Le plan de sauvetage présenté au matin du 16 octobre par la Confédération est historique.

Jamais jusque-là l’Etat helvétique n’était intervenu aussi massivement dans l’économie.

Contrairement à ce qui s’est passé pour d’autres banques européennes à la dérive, la Confédération a renoncé à entrer dans le capital d’UBS.

Pour renflouer la banque, l’Etat va sortir 6 milliards de francs de ses caisses. Cet argent sera injecté sous forme de prêt.

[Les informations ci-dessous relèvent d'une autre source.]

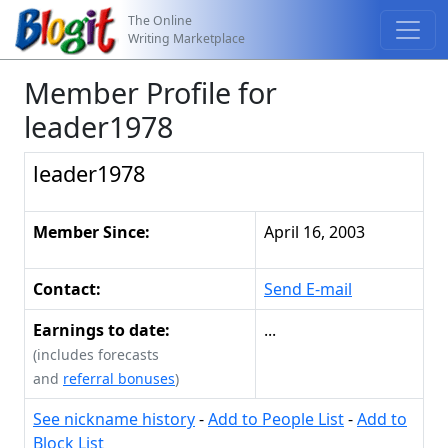
The Online
Writing Marketplace
Member Profile for
leader1978
leader1978
Member Since:
April 16, 2003
Contact:
Send E-mail
Earnings to date:
...
(includes forecasts
and
referral bonuses
)
See nickname history
-
Add to People List
-
Add to
Block List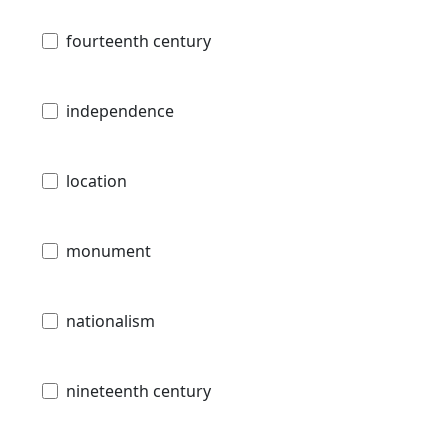
fourteenth century
independence
location
monument
nationalism
nineteenth century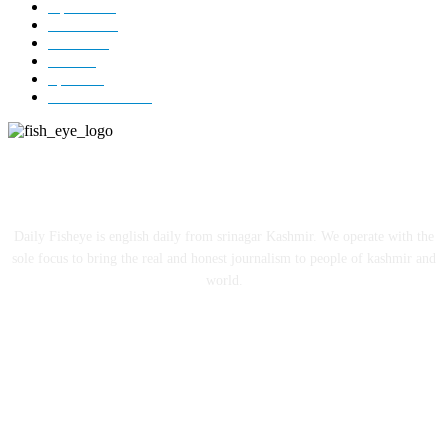
Opinion
85
Editorial
73
Jammu
18
India
12
Sports
12
Entertainment
12
ABOUT US
Daily Fisheye is english daily from srinagar Kashmir. We operate with the
sole focus to bring the real and honest journalism to people of kashmir and
world.
FOLLOW US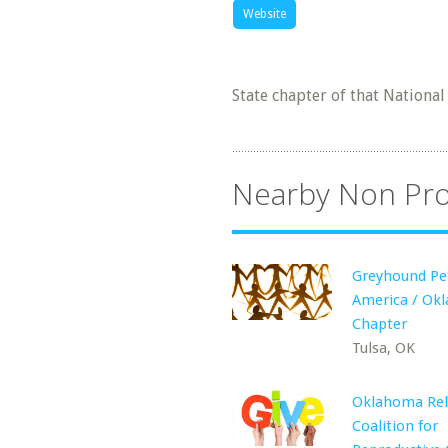
Website
State chapter of that Nationa
Nearby Non Pro
Greyhound Pe
America / Ok
Chapter
Tulsa, OK
Oklahoma Rel
Coalition for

L’UBS devra rembourser selon un intérêt fixé à 12,5%.

Parallèlement, un fonds ad hoc sera créé pour racheter les actifs toxiques d’UBS.

Ce rachat se fera via de l’argent mis par UBS (les 6 mias. de dollars fournis par la Confédération) et par la BNS (54 mias. empruntés à la Fed puis à d’autres banques centrales).

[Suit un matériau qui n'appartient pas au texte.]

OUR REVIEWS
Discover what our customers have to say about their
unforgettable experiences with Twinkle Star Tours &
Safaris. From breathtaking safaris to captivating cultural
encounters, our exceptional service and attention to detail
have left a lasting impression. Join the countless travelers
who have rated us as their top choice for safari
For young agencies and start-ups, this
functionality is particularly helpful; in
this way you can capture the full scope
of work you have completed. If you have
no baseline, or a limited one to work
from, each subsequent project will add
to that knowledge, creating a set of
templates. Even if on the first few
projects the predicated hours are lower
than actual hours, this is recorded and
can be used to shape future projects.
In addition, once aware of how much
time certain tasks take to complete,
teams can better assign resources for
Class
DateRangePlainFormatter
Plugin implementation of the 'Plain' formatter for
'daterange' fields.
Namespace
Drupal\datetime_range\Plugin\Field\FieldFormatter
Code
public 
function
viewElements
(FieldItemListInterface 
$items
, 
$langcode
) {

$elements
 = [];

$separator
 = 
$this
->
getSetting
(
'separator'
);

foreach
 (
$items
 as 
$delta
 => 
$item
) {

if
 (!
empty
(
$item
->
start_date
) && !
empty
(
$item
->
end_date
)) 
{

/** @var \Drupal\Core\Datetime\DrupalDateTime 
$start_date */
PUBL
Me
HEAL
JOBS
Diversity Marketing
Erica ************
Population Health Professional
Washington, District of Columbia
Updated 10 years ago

En cas de pertes, UBS est déliée de l’obligation de rembourser.

En cas de bénéfices, le premier milliard ainsi que 50% de l’éventuel capital restant irait à la BNS.

Aux 17e et 18e siècle, l’archipel des Caïmans était un repaire de pirates

Sous contrôle de la Grande-Bretagne dès le 17e siècle, les îles ont choisi de rester dans le giron britannique après leur indépendance en 1962.

Elles ont un statut de territoire d’outre-mer et sont un paradis fiscal «offshore» bien connu.

L’archipel connaît le secret bancaire et ne prélève aucun impôt sur les bénéfices des sociétés, les revenus et les gains de capitaux.

Le nombre estimé de fonds divers, banques, assurances qui y sont installés est estimé à 70’000.

La capitale George Town est aujourd’hui la cinquième place financière du monde.

Les îles Caïman ont toutefois pris des engagements en matière de transparence et d’échange d’information envers l’Organisation pour la coopération et le développement économique (OCDE).